Paul J. CAMERON; Paul T. Ferris; Paul M. Gleason; Kenneth W. Rosenthal, Plaintiffs, Appellants, Kevin O'Keefe, Plaintiff. v. IDEARC MEDIA CORP., Defendant, Appellee, Local 1301 Communications Workers of America, AFL–CIO; George Alcott; Ed Raad; Kimberly Donahue; Todd Sanislow; Hewitt Associates, Inc., Defendants.
Appellants Paul J. Cameron, Paul T. Ferris, Paul M. Gleason, and Kenneth W. Rosenthal are former directory-advertising sales representatives in the Premise Sales unit of appellee Idearc Media Corporation (“Idearc”). Each was discharged in July 2007. Idearc says they were let go for poor performance; the employees allege that the terminations were motivated by age discrimination and a desire to negate pension benefits, and they also advance a retaliation claim. The district court rejected all of their claims.
The lawsuit revolves around Idearc's Minimum Standards Plan (“MSP”) included in its 2002 collective bargaining agreement (the “2002 CBA”) with Local 1301 of the Communications Workers of America (“the Union”). The 2002 CBA's terms governed the employment relationship between appellants and the company from June 2, 2002 to June 23, 2007. After the 2002 CBA expired, no CBA was in effect until December 7, 2008, when Idearc and the Union agreed to a new collective bargaining agreement (the “2008 CBA”).

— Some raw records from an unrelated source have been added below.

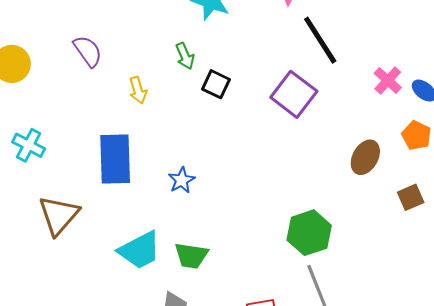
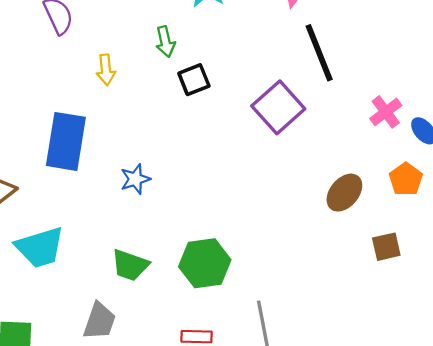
black square: (216, 84) -> (194, 80), turned 32
green hexagon: (309, 233) -> (205, 263), moved
cyan trapezoid: (140, 250) -> (40, 247), moved

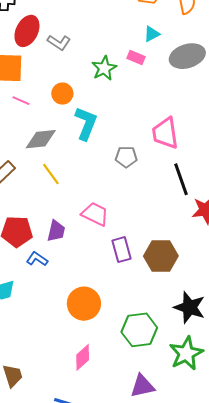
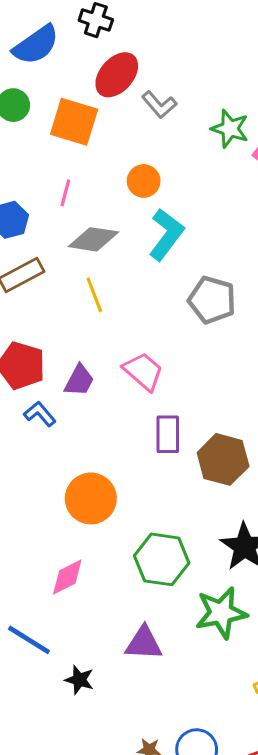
green star: (104, 68) -> (230, 129), moved, turned 30
pink line: (21, 101) -> (65, 193), moved, turned 66
gray pentagon: (126, 157) -> (212, 300), size x1.4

The 2002 CBA's MSP authorized Idearc to terminate under-performing employees as specified by the plan. Employees were divided into three “channels”—Premise Sales, Senior Telephone Sales, and Telephone Sales—which were subdivided into seven “peer groups.”1 Employees in each peer group were ranked within six-month periods by “percent net gain”—which was calculated by comparing a salesperson's revenues against the revenue produced by his accounts in the previous year. Until January 2005, the bottom 30th percentile of each peer group in any semester “failed” that semester unless the employee met an alternative company-set net gain objective. 2002 CBA, art. 43.02.
Idearc was permitted to terminate employees failing 4 out of 7 consecutive semesters—with the caveat that no more than 7.5 percent of a peer group could be terminated in any given semester. 2002 CBA, art. 43.03(d). The CBA also provided for appeals of terminations under the MSP to a joint union/management Performance Plan Review Board. Id. at art. 46. In substance, the MSP aimed to cull those sales representatives who were weaker performers but only if they were regularly at the bottom of the tally and also below the company's net gain objective target.
The MSP was designed to identify 10–15 percent of employees for termination per year. The 2002 CBA required Idearc and the Union to revise the “failing” percentile (originally 30 percent) in January 2005 and 2007—so as to better achieve the middle of the 10–15 percent target range—if the number of employees qualified for termination fell outside the 10–15 percent range. 2002 CBA, art. 43 .06. As of January 2005, only one employee had been terminated under the MSP. Idearc then raised the “failing” figure to the 70th percentile and also lowered the alternative net gain objective target, making the latter figure much more important (but still subject to the 7.5 percent limit on terminations within a single peer group).2
Appellants in this case each qualified for termination under the MSP after failing the first semester of 2007 (as well as the necessary number of prior semesters) and were terminated in July 2007. Each plaintiff was over 40 years old at the time of termination, and each had between 18 and 28 years of service at Idearc. Rosenthal and Gleason were about two years away from qualifying for service pensions that respectively vested after 20 and 30 years of service; Ferris was about 4.5 years from his service pension; and Cameron was 7 years from his service pension and less than 2 years from his deferred vested pension.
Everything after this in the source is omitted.